Re: kexec on rk3399

From: Robin Murphy
Date: Thu Aug 15 2019 - 07:09:32 EST


On 15/08/2019 07:06, Felipe Balbi wrote:

Hi,

Vicente Bergas <vicencb@xxxxxxxxx> writes:

On Wednesday, August 14, 2019 3:12:26 PM CEST, Robin Murphy wrote:
On 14/08/2019 13:53, Vicente Bergas wrote:
On Monday, July 22, 2019 4:31:27 PM CEST, Vicente Bergas wrote: ...

This particular change looks like it's implicitly specific to
RK3399, which wouldn't be ideal. Presumably if the core dwc3
driver implemented shutdown correctly (echoing parts of
dwc3_remove(), I guess) then the glue layers shouldn't need
anything special anyway.

Robin.

I just checked simple->resets from dwc3-of-simple.c and it is an array
with multiple resets whereas dwc->reset from core.c is NULL.
So the reset seems specific to the glue layers.
Is there another way than resetting the thing that is
generic enough to go to core.c and allows kexec?
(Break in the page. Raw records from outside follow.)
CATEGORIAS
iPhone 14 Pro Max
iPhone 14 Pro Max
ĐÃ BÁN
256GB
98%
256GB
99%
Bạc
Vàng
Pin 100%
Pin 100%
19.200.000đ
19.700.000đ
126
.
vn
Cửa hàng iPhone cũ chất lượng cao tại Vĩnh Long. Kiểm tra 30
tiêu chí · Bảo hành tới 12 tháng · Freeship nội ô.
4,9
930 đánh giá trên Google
This is a really odd 'failure'. We do full soft reset during driver
initialization on dwc3. We shouldn't need to assert reset on shutdown,
really.

Probing/initialisation has never been the problem. The issue for the kexec case is that when the first kernel shuts down, there is currently nothing to quiesce the controller (since only driver->shutdown gets called, not driver->remove), and thus (presumably) external USB activity causes it to keep writing back over the memory where the descriptors/command ring used to be while the second kernel boots. The second kernel will eventually probe and reset it appropriately, but by that time the damage is already done.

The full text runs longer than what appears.